Smarter Shared Kotlin Flows

Make the lifecycle available to the upstream Flow to skip unnecessary work

Christophe Beyls
12 min readJun 6, 2022

This is the second part of a series of articles about using Kotlin Flow on Android.

In the first part, we described the main limitation of Kotlin Flow when used inside ViewModel classes:

When a SharedFlow or StateFlow using the SharingStarted.WhileSubscribed() strategy is collected again after the user navigates back to an Activity or Fragment, its source upstream Flow will always restart from scratch, sometimes resulting in unnecessary work being performed when the previously cached data was still valid.

val results: StateFlow<SearchResult> =
queryFlow.mapLatest { query ->
scope = viewModelScope,
started = SharingStarted.WhileSubscribed(5000L),
initialValue = SearchResult.EMPTY

In the above example, will be executed again even if the latest value of queryFlow didn’t change in the meantime. This means a potential unnecessary network request or database query.

LiveData doesn’t suffer from this issue because its observers don’t need to unsubscribe when they become inactive: LiveData is lifecycle-aware and will postpone the delivery of new results until it becomes active, while also ensuring that the same result will never be delivered to the same observer twice (even when it becomes active again). For more details I invite you to read the full article.
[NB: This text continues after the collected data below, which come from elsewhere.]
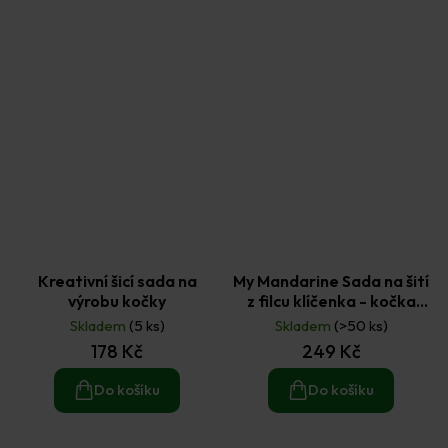
Kreativní šicí sada na
My Mandarine Sada na šití
výrobu kočky
z filcu klíčenka - kočka
(2ks)
Skladem
(5 ks)
Skladem
(>50 ks)
178 Kč
249 Kč
Do košíku
Do košíku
At the end of this first part, we concluded that there was no simple and correct way to avoid performing this unnecessary work when relying only on the standard shareIn() or stateIn() operators.

In this second part, we are going to solve that efficiency problem by designing a new Flow operator that will allow SharedFlows to integrate better with the lifecycle.

Synchronizing with the Lifecycle


The core reason why LiveData deals with lifecycles better than Flow is because the lifecycle state is automatically propagated upstream through all the LiveData instances so they can all pause cooperatively while preserving their state. To be exact, the information that is propagated is a simplified and aggregated lifecycle state called the active state:

  • A LiveData instance becomes active when at least one of its observers enters the STARTED lifecycle state. This may happen when a subscribed observer enters the STARTED state or when a new started observer subscribes;
  • A LiveData instance becomes inactive when none of its observers remains in the STARTED lifecycle state. This may happen when a subscribed observer moves back from the STARTED state to the CREATED state or when a started observer unsubscribes.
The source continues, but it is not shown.